Nor is America’s remaining racism all that it once was, or that the McCain camp has been hoping for it to be. There are even “racists for Obama,” as Politico labels the phenomenon: White Americans whose distrust of black people in general crumbles when they actually get to know specific black people (my em), including a presidential candidate who extends a genuine helping hand in a time of national crisis.

I think my emphasized phrase there is the crux of the biscuit. I'm sure that an awful lot of white people have never met a black person socially. The military is a good ice-breaker - all races are thrown together willy-nilly and the chickenshit is spread (like mayonnaise) on all fairly equally - but the splibs and the chucks tend to socialize by race. (That's the way it was in my day anyway. Maybe it has changed.) The saving grace is that sometimes their lives depend on trusting one another. The 'content of a man's character' is the important thing: will he be there when you need him?

I have formed a theory from my own experience and I hope none of you ever get to formulate it yourselves: one of the very few places that black and white can speak openly and honestly in this country is in rehab. I did mine through the VA, so everyone was a Veteran and we had that in common going in. The other thing in common was some kind of addiction and we were all there to kick. Just about the first thing you learn in treatment is that you absolutely, positively, have to be honest with yourself and admit that you have a problem before you stand any chance to kick it. You also have to be honest with yourself in order to be honest with others. Black, white, green, whatever, the spirit of being open and honest pervades the atmosphere towards a common goal of getting clean & sober and getting your life back.

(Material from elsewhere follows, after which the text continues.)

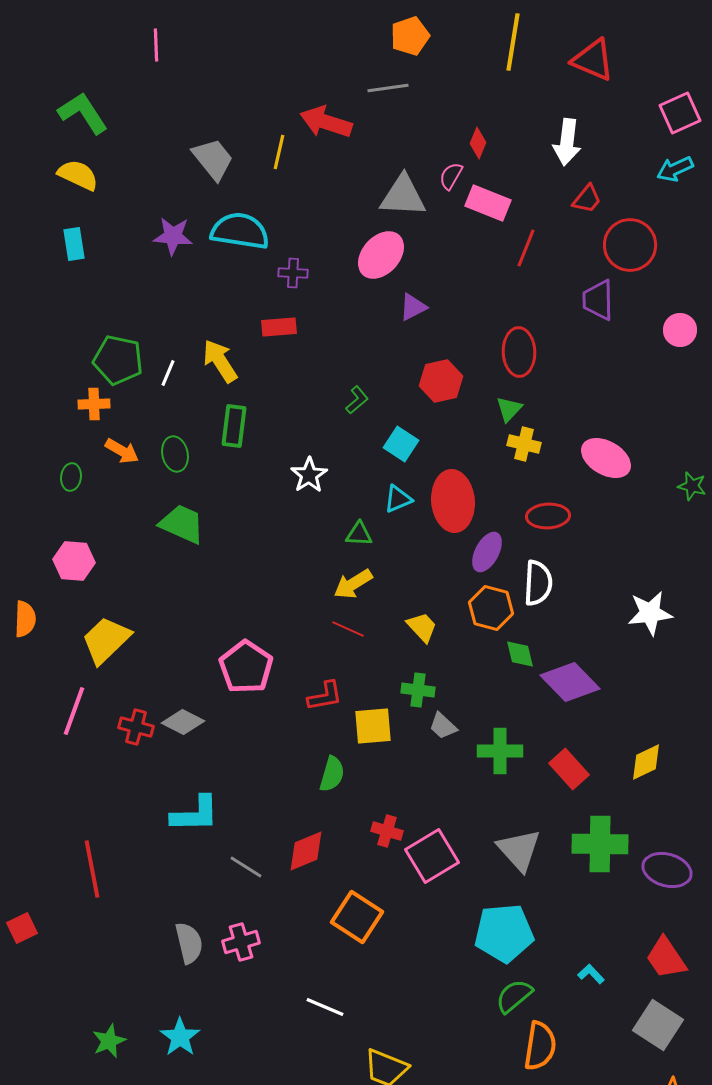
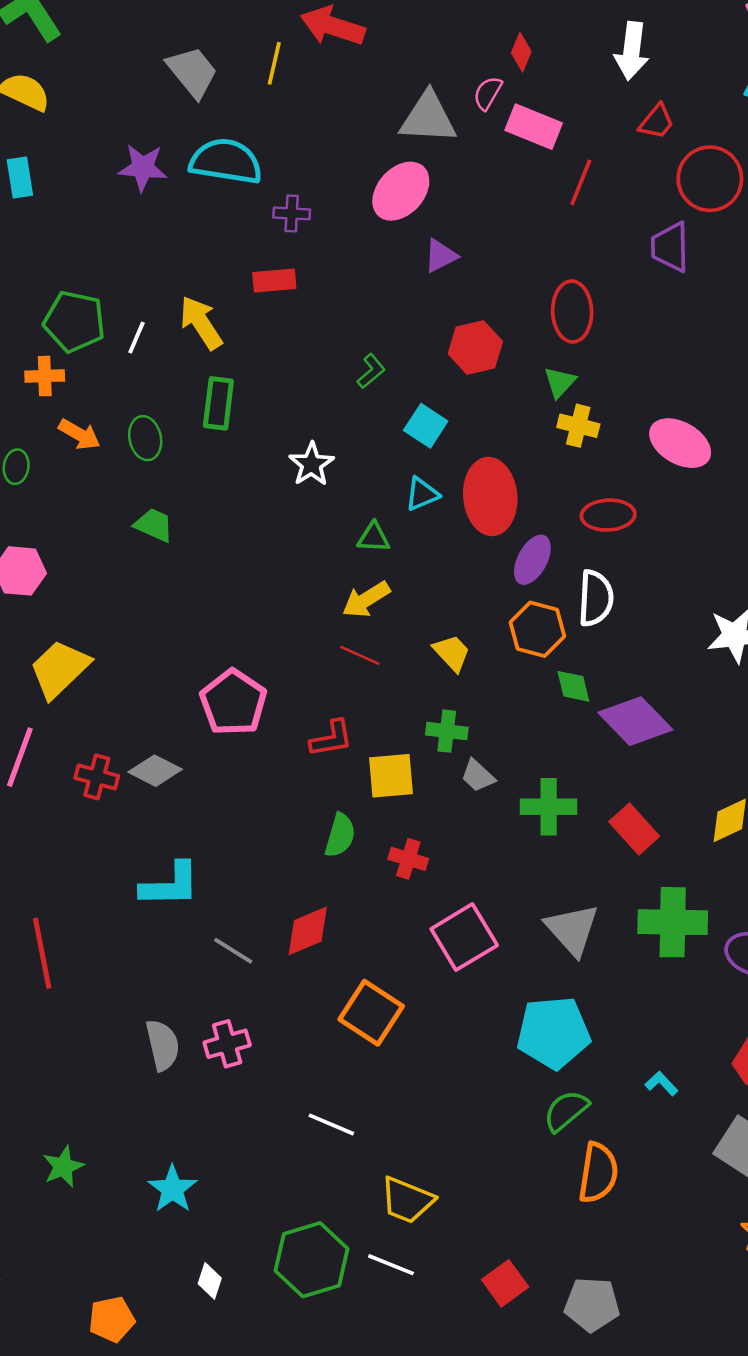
green trapezoid: (182, 524) -> (154, 525), size x0.7
red cross: (387, 831) -> (408, 859), moved
cyan star: (180, 1037) -> (172, 1189), moved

Honesty builds respect. Color, or to be more politically correct, 'cultural diversity', is no bar to this. Having gone this far, I may as well prance all the way out to the end of the limb - a good way to tell when mutual respect has been achieved is when normally wary people can kid each other about race, even try to top each other, and laugh about it. Hint: be careful. Hard won respect can be undone very quickly.

Once you get to know someone and see him as an individual, he is no longer part of a stereotype and the stereotype can go ahead and crumble to dust. No stereotype is valid anyway. Well, except the ones about Repugs.

The corollary, and it should come as no surprise, is that assholes come in all shades too. The trick is to realize that he's an asshole and not a _________(fill in favorite demeaning racial epithet) because of it.

The original “racist for Obama,” after all, was none other than Obama’s own white, Kansas-raised grandmother, the gravely ill Madelyn Dunham, whom he visited in Hawaii on Friday. In “Dreams From My Father,” Obama wrote of how shaken he was when he learned of her overwhelming fear of black men on the street. But he weighed that reality against his unshakeable love for her and hers for him, and he got past it.

When Obama cited her in his speech on race last spring, the right immediately accused him of “throwing his grandmother under the bus.” But Obama’s critics were merely projecting their own racial hang-ups. He still loves his grandmother. He was merely speaking candidly and generously — like an adult — about the strange, complex and ever-changing racial dynamics of America. He hit a chord because many of us have had white relatives of our own like his, and we, too, see them in full and often love them anyway.

Such human nuances are lost on conservative warriors of the Allen-McCain-Palin ilk. They see all Americans as only white or black, as either us or them. The dirty little secret of such divisive politicians has always been that their rage toward the Others is exceeded only by their cynical conviction that Real Americans are a benighted bunch of easily manipulated bigots. This seems to be the election year when voters in most of our myriad Americas are figuring that out.

Mr. Rich referred to something like 'pockets of racism'. The Republican Party is probably the largest one remaining, and hopefully the last.